Requirement →
Which of the lines below include "Satellitennetzwerk"? Each one should be copied out.

——————

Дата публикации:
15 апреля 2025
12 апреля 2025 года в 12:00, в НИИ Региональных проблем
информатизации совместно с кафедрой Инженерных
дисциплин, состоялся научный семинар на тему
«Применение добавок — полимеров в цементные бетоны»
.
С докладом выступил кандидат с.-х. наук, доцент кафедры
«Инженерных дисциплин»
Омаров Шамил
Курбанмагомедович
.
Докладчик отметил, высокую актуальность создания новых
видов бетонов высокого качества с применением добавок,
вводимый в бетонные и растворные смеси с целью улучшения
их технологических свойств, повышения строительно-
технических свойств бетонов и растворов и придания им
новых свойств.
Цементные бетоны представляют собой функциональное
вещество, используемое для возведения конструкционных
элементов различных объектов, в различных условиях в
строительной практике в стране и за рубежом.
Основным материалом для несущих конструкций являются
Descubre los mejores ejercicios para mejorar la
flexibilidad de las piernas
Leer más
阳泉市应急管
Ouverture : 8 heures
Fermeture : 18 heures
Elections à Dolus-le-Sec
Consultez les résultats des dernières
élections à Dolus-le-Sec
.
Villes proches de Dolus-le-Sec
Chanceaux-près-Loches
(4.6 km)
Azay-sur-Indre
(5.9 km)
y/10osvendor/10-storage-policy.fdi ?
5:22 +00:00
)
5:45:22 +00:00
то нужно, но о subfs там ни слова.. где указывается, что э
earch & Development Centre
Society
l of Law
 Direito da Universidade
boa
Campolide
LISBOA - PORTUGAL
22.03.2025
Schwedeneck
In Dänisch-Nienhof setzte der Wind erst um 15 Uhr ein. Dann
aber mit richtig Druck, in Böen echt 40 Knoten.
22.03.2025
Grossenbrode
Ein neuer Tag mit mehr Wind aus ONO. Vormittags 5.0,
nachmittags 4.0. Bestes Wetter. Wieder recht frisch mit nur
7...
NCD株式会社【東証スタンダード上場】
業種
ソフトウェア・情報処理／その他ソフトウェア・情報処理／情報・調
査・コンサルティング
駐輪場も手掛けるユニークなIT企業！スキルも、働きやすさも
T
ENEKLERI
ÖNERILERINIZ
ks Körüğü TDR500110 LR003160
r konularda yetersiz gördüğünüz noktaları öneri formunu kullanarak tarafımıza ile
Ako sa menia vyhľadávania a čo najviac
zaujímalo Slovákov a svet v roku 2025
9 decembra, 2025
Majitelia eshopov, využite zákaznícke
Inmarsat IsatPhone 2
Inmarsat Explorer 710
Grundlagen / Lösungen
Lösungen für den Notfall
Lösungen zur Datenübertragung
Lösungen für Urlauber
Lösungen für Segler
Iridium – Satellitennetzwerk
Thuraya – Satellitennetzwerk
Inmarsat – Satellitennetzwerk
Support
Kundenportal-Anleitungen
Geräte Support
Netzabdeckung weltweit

——————

Your solution →
Iridium – Satellitennetzwerk
Thuraya – Satellitennetzwerk
Inmarsat – Satellitennetzwerk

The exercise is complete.